◆ SOURCE DATA ◆
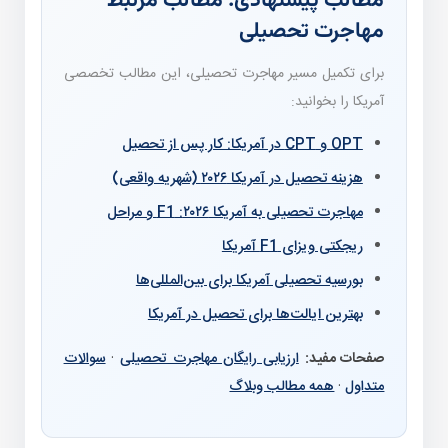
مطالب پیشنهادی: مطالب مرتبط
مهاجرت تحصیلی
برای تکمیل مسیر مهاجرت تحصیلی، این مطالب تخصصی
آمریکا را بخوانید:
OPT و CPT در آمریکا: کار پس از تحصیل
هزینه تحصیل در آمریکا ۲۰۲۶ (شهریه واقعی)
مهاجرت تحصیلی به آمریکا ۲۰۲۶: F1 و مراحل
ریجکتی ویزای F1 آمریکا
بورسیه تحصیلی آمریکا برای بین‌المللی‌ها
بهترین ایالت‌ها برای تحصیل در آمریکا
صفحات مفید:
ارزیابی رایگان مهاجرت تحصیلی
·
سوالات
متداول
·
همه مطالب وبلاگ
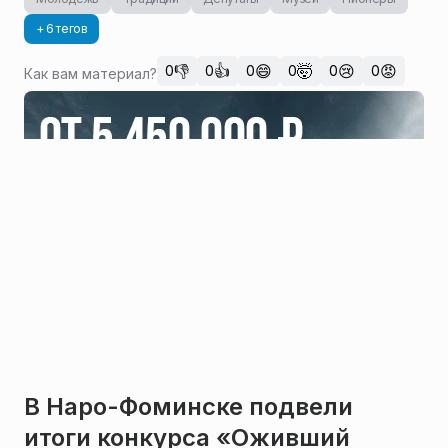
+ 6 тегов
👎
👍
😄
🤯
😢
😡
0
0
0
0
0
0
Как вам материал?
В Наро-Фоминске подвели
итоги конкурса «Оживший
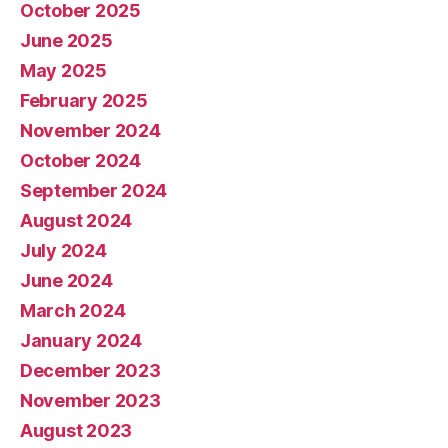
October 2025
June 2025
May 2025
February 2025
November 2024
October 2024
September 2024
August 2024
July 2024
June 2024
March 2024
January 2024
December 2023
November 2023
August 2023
---
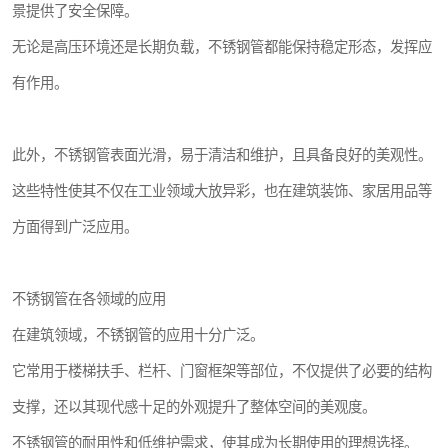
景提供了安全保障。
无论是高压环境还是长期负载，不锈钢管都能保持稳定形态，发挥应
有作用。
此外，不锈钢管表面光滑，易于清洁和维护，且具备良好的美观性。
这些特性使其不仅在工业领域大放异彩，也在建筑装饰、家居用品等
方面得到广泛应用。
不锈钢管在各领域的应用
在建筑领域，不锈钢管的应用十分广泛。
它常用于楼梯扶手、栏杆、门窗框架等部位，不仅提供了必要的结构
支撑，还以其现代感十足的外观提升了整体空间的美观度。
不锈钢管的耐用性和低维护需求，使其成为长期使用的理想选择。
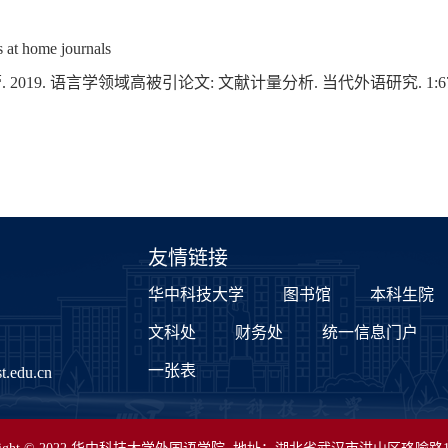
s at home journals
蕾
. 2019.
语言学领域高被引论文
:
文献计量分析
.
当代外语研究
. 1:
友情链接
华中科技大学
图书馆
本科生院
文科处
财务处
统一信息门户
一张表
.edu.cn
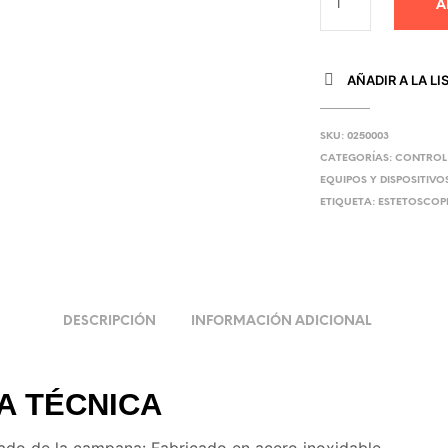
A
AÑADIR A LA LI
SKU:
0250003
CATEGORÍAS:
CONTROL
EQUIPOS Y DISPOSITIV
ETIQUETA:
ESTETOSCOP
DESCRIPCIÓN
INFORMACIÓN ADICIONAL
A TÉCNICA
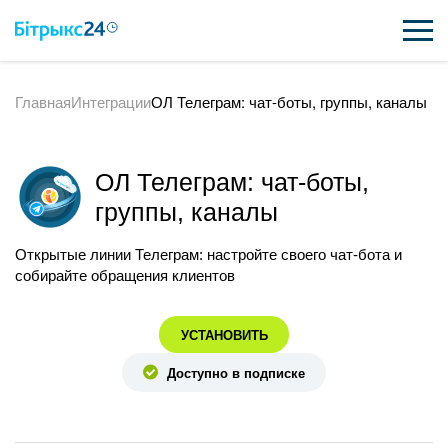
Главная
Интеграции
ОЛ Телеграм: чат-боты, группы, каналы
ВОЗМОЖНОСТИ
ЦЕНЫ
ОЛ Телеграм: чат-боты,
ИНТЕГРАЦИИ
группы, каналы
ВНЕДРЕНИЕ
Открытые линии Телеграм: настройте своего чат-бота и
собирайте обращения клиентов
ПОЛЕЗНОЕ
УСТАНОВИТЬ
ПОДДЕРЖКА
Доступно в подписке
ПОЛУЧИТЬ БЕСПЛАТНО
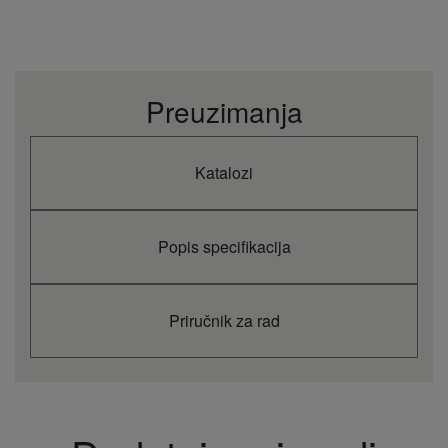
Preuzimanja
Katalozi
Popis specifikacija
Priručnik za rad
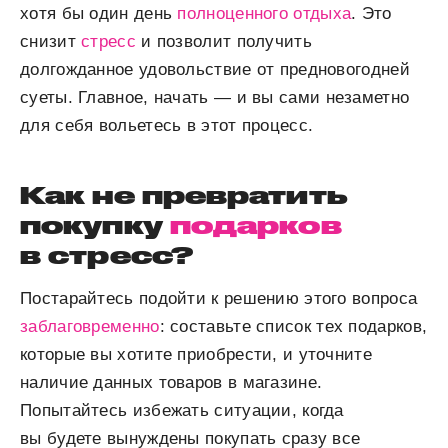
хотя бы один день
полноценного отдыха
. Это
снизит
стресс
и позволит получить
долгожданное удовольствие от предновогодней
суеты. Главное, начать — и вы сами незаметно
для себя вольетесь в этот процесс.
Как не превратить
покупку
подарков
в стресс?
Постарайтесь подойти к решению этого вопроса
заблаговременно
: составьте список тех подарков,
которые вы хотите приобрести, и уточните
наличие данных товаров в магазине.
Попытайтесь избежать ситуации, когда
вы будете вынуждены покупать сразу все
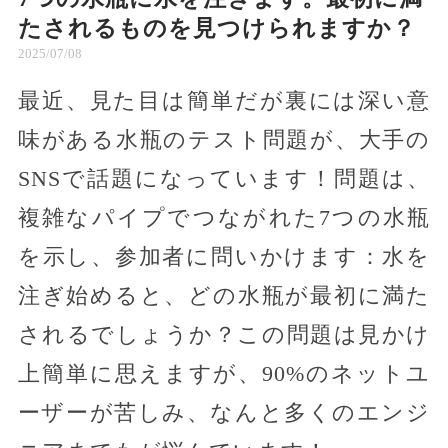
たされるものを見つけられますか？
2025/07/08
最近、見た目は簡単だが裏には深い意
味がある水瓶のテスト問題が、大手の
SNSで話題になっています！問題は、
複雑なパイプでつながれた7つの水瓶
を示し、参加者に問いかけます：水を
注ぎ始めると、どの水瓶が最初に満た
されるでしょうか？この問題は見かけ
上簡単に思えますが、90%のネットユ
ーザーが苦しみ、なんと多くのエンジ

◆ TASK DETAILS ◆
Your copy should hold only the lines above from the one containing "مطالب پیشنهادی: مطالب مرتبط" through the one containing "August 2023", exactly as written and free of pictures.

◆ RESULT OF THIS EXERCISE ◆
مطالب پیشنهادی: مطالب مرتبط
مهاجرت تحصیلی
برای تکمیل مسیر مهاجرت تحصیلی، این مطالب تخصصی
آمریکا را بخوانید:
OPT و CPT در آمریکا: کار پس از تحصیل
هزینه تحصیل در آمریکا ۲۰۲۶ (شهریه واقعی)
مهاجرت تحصیلی به آمریکا ۲۰۲۶: F1 و مراحل
ریجکتی ویزای F1 آمریکا
بورسیه تحصیلی آمریکا برای بین‌المللی‌ها
بهترین ایالت‌ها برای تحصیل در آمریکا
صفحات مفید:
ارزیابی رایگان مهاجرت تحصیلی
·
سوالات
متداول
·
همه مطالب وبلاگ
+ 6 тегов
👎
👍
😄
🤯
😢
😡
0
0
0
0
0
0
Как вам материал?
В Наро-Фоминске подвели
итоги конкурса «Оживший
October 2025
June 2025
May 2025
February 2025
November 2024
October 2024
September 2024
August 2024
July 2024
June 2024
March 2024
January 2024
December 2023
November 2023
August 2023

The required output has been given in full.